Portakalın faydaları
Portakal çok kıymetli meyvelerin başında gelir. Kış aylarında ihtiyacımız olan çeşitli vitaminleri yeterli miktarda sağlar. Kalp için kan yoğunluğunu seyreltir. Hazım için çok faydalıdır.
- Bol C vitaminiyle kış aylarında soğuk algınlığı, grip gibi hastalıklara karşı vücudun korunma gücünü artırır, öksürüğü azaltır. C vitamini; hücrelere zarar veren, yaşlanmayı hızlandıran, kalp hastalıkları ve krizi, kanser gibi hastalıklara sebep olan serbest radikallere karşı vücudu uyarır. Çeşitli hastalıkları çabucak atlatma imkânı sağlar.
- Lif, bağırsaklarda bulunan fazla kolesterolü toplayıp dışarı attığı için portakaldaki lif kolesterol seviyesinin düşmesine de yardımcı olur. Yine lif, kan şekerinin düşmesine yardımcı olduğu gibi lipitleri ve insülin seviyelerini de düşürür.
- Portakalda bulunan C vitamini, lif ve kolin kalp sağlığı için çok faydalıdır. Yine içeriğindeki potasyum da elektrolit bir mineral olduğundan kalp atışlarına faydalı olur, kan basıncını düşürür, beyin kanaması geçirme riskini düşürür.
- Mevcut B vitaminleri ve bol fosfor sinir sisteminin kuvvetlenmesinde, iyi çalışmasında etkili olur. Sinir zafiyetini giderir. Bedeni ve bilhassa ruhi sıkıntıyı, yorgunluğu geçirir.

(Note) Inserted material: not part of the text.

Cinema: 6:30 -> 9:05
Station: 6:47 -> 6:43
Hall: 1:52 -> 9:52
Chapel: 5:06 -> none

- A vitamini ve çeşitli madeni maddeleriyle portakal, cildin taze ve pürüzsüz olmasını sağlar.
- Muhtevasındaki bol vitamin ve madeni tuzlarla hasta ve çocukların kansızlığını giderir. Yüzün pembe ve cildin taze olmasını sağlar.

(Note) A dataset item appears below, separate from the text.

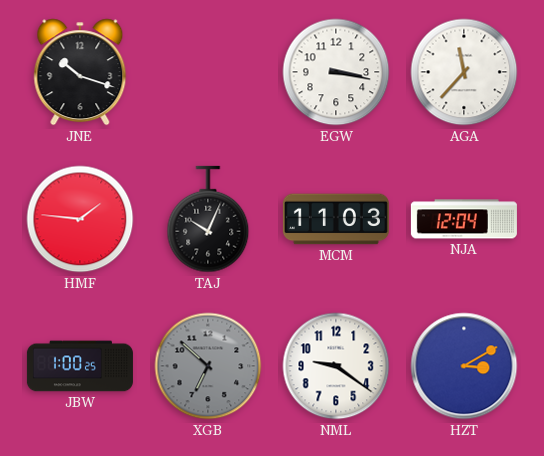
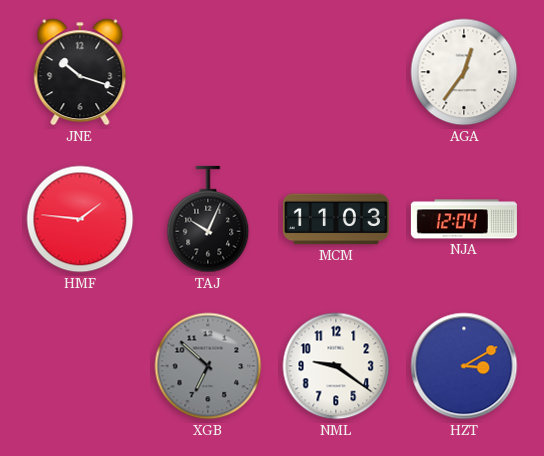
EGW: 3:17 -> none
AGA: 11:37 -> 12:36
JBW: 1:00 -> none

- Sindirimi kolaylaştırır, iştah açar.
- Karaciğeri çalıştırıp safra salgısını artırır. Bilhassa portakal kabuğundan yapılan reçel bu bakımdan daha tesirlidir. Kabuktaki esans da bağırsakları çalıştırır. Kabızlığı giderir. Gazı önler. Günde bir portakalın safra kesesi taşlarını engelleyebildiği gösterilmiştir.
- Vitaminleri ve doğrudan kana geçen şekeri hastalara, sporculara kolayca enerji sağlar.

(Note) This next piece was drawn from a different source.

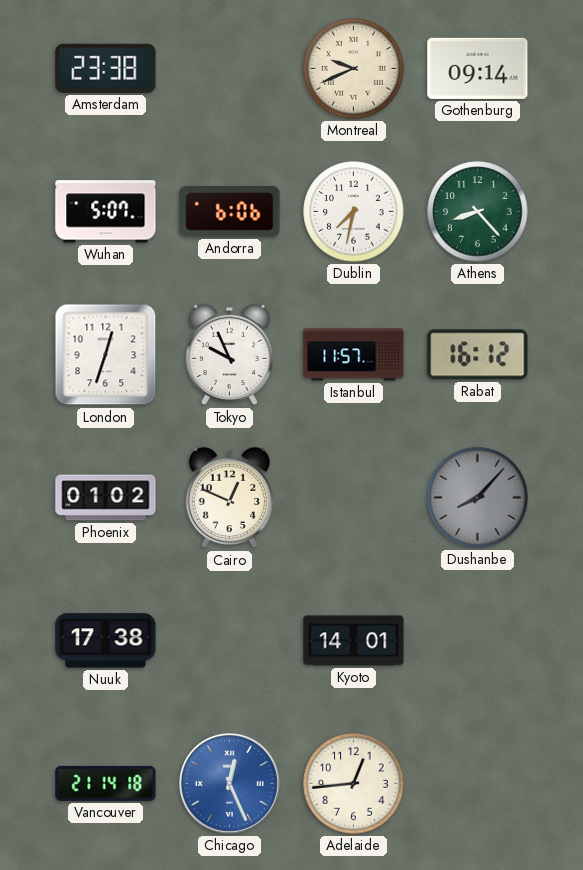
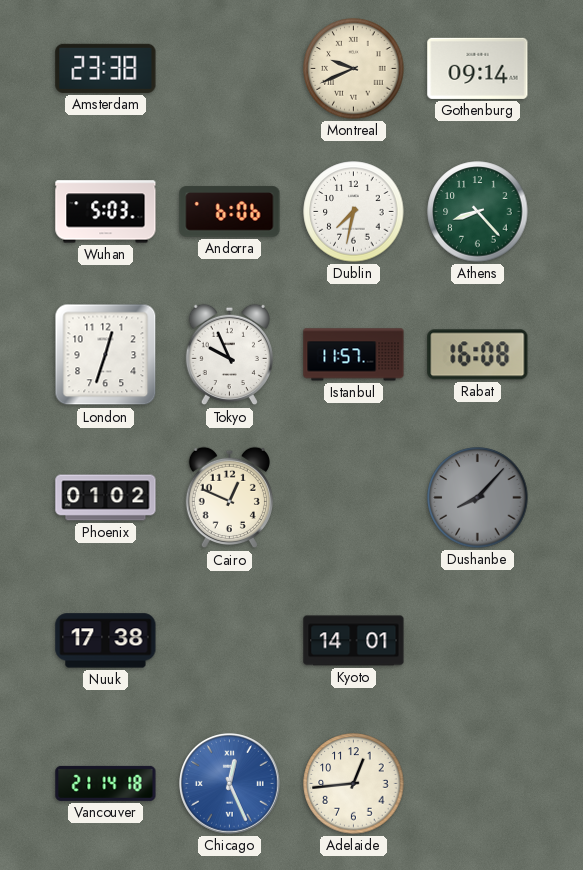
Wuhan: 5:07 -> 5:03
Rabat: 16:12 -> 16:08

- Katıksız portakal suyu, limon gibi turunçgiller gut ve romatizmaya yararlıdır.
Portakal kabuğunda da bol miktarda besin vardır. Özellikle flavonoidlerin kan basıncını düşürücü ve iltihaba karşı korucu etkisi vardır. Lif yönünden zengindir.
C vitamini deposu olarak portakalın kış aylarında tüketilmesi tavsiye edilir. Tam bir portakalda yalnızca 85 kalori bulunurken; yağ, kolesterol veya sodyum içermez. Meyvenin dış kabuğu ve etli kısmı arasında kalan beyaz tabakası lif açısından çok zengindir; bağırsak hareketlerini hızlandırır.
Kış hastalıklarına karşı bünyemizi güçlendirmek, enerji sağlamak ve bol vitamin almak istiyorsak, özellikle de kilo almadan bunları arzuluyorsak yeterince portakal yiyelim!